With the cheese market in flux, and butter and powder markets in freefall, dairy producers might want to consider putting a floor under their milk prices this spring by buying put options.
So says Bob Wellington, dairy economist for Agri-Mark, Lawrence, Mass.
While milk supply increases seem to be slowing and yesterday's Cooperative Working Together program announcement of 61,000 cows destined for culling, consumer demand for dairy products is still a concern. "We could see domestic demand fall one to two percent in 2009, and international demand could fall 2% to 3%,” he says.
With milk supply increasing 1% and demand decreasing overall 2% or 3%, that means the U.S. could have 3% to 4% too much milk clogging domestic market channels. That's bad news for dairy markets. "And markets always over-react, both on the upside and downside,” says Wellington.

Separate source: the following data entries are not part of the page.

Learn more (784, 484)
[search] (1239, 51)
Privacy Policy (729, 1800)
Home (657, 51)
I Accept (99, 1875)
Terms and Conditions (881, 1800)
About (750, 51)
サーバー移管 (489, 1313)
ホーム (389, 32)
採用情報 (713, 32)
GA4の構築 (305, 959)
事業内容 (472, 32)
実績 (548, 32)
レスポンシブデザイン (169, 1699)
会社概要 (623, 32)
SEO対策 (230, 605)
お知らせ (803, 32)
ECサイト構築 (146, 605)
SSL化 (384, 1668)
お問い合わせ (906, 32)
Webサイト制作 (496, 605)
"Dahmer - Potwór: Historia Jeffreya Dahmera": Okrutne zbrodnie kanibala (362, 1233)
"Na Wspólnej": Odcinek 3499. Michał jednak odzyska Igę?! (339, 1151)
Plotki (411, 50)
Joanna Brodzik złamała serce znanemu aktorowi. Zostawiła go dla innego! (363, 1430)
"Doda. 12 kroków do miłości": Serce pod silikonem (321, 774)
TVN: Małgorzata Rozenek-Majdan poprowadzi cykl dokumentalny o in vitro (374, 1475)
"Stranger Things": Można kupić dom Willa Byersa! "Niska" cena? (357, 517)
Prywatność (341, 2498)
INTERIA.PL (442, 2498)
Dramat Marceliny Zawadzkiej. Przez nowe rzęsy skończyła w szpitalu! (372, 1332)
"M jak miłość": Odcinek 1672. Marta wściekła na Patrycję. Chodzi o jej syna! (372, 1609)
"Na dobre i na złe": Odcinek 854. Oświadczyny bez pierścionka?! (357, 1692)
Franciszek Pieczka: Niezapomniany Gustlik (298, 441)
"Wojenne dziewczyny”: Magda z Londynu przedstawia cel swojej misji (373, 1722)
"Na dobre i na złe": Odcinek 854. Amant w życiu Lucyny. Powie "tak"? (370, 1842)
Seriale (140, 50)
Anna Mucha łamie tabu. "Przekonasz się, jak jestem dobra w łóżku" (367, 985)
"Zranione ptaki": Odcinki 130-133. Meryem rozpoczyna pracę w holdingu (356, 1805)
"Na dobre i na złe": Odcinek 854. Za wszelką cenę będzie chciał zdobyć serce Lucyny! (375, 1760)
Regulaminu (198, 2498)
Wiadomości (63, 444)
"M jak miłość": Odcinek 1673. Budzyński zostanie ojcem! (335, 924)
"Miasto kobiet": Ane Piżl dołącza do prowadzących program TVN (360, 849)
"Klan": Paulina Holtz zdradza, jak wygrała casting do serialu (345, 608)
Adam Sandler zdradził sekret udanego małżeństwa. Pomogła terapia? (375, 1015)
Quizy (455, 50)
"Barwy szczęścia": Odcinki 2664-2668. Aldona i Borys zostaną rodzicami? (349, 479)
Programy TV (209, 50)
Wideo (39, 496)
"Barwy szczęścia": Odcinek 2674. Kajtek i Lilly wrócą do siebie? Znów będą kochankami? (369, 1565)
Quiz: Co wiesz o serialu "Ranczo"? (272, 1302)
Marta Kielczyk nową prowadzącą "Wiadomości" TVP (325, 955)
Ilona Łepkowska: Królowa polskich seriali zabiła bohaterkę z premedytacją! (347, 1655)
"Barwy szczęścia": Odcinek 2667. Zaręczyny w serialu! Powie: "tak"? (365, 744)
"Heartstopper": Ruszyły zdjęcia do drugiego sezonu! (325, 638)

"I'm looking at a $14 milk price for Central New York this coming year, but there is nothing there to really stop it from falling to $11 or $12,” he says, given the market's propensity to over-react.
Decreasing feed prices in the last few weeks could also cause the pain to go on longer. Western producers, many of whom rely on purchased feed, have likely seen their breakevens fall significantly as corn and protein prices have declined. That will allow them to stay in operation longer than they would have with the higher feed costs.
The federal government's stimulus package for the economy also could cause labor issues for farms. If money is poured into road and other construction projects, those resulting jobs could attract labor off of dairy farms that is skilled in operating heavy equipment, he says.